Gayer highlighted Phase Ib proof-of-concept data showing a “very competitive efficacy profile” at both the three- and six-month dosing regimens, and said the injections would be relatively small (2 mL for every-three-month dosing, with every-six-month dosing double that in auto-injectors). He also cited Phase Ib observations of no injection site pain, contrasting that with patient experiences seen with the current market leader, lanadelumab.
Management framed ORLADEYO and navenibart as complementary, with ORLADEYO positioned for patients seeking oral prophylaxis and navenibart aimed largely at switching patients currently on injectable prophylaxis. Gayer said there are about 5,000 U.S. patients on injectable prophylaxis, and that the overall prophylaxis population is growing 3% to 5% annually.
Pipeline focus: BCX17725 for Netherton syndrome; avoralstat partnering plans
Beyond HAE, BioCryst highlighted BCX17725 for Netherton syndrome as a key internal R&D priority. Gayer described Netherton as a severe genetic disorder characterized by uncontrolled skin turnover, infections, and atopic conditions, and said there are no approved therapies.

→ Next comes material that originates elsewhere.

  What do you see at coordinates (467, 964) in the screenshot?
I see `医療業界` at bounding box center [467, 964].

Management discussed efforts to size the market, noting there is currently no ICD-10 code for the disease. Gayer said earlier work using claims data (including mentions of “bamboo hair,” a feature associated with the condition) suggested about 1,600 U.S. patients, while newer work applying natural language processing to electronic medical record data suggests the U.S. population could be 3,000+.
On development, management said BCX17725 has completed healthy volunteer work, which showed multi-dose safety signals and evidence the drug reaches the epidermis. The company is moving into patient dosing, including an open-label component with up to a dozen patients dosed every two weeks for three months. Chief Development Officer Bill Sheridan said the program will focus on clinical outcomes such as pain, itch, redness, and overall well-being, since there is no plasma biomarker comparable to HAE. Management said the goal is to generate enough evidence of a “big treatment effect” to support regulatory discussions and potentially move directly into a pivotal study.

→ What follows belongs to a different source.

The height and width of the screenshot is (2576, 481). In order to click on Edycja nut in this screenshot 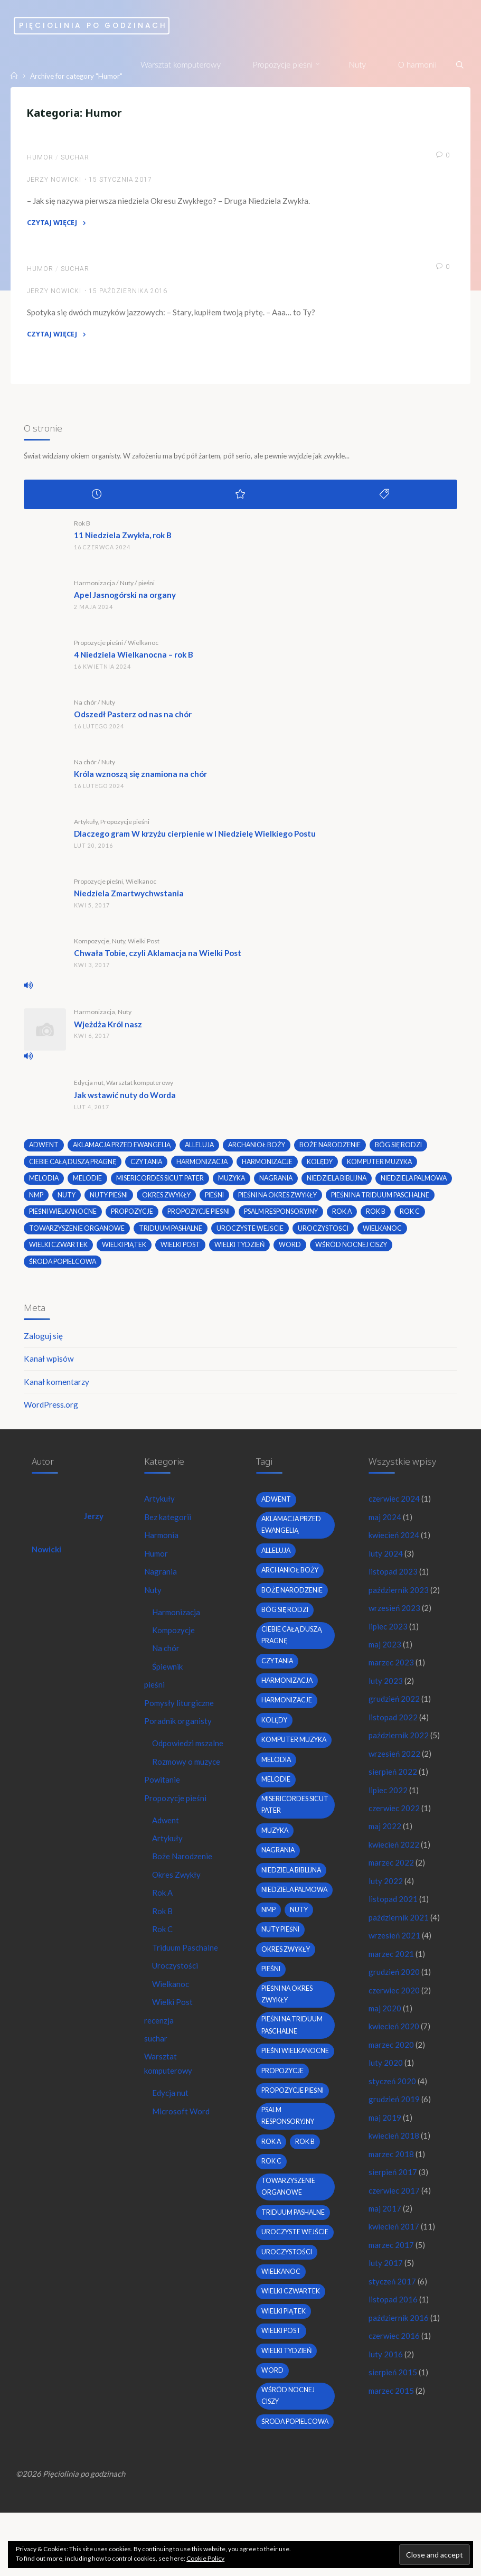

BioCryst also addressed avoralstat, which is in a Phase I proof-of-concept study in diabetic macular edema. Gayer said the program is not core to BioCryst’s rare-disease strategy and that the company plans to finish the Phase I study and seek a partner to out-license it. He said early cohort work includes three planned dose levels, with the first cohort completed at 100 micrograms and additional cohorts at 250 and 500 micrograms. BioCryst recently opened the IND in the U.S. after conducting work in Australia, and Gayer said additional data is expected around the middle of the year, with disclosure more likely alongside a partnering announcement.

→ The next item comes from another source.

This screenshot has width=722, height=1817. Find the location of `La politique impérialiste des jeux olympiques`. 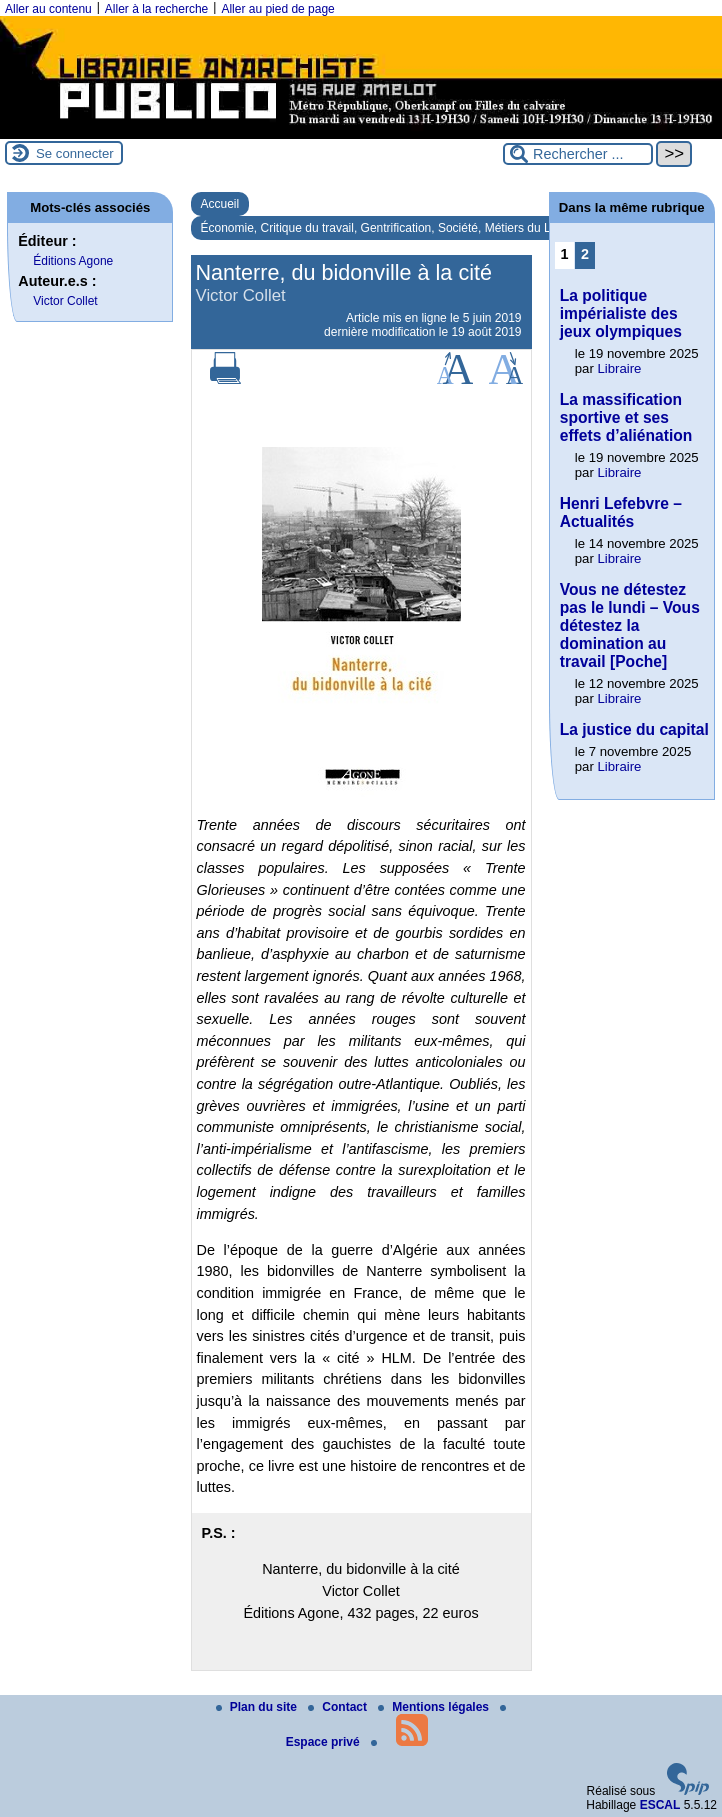 La politique impérialiste des jeux olympiques is located at coordinates (621, 313).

About BioCryst Pharmaceuticals (NASDAQ:BCRX)
BioCryst Pharmaceuticals, Inc is a clinical‐stage biotechnology company headquartered in Durham, North Carolina, that focuses on the discovery and development of novel, oral small‐molecule medicines for rare and serious diseases. Since its founding in 1986, the company has leveraged structure‐based drug design to advance a pipeline of targeted therapeutics designed to address underlying disease mechanisms rather than just treat symptoms.
The company’s first commercial product, Orladeyo (berotralstat), is an oral kallikrein inhibitor approved for the prophylactic treatment of hereditary angioedema (HAE) in both the United States and Europe.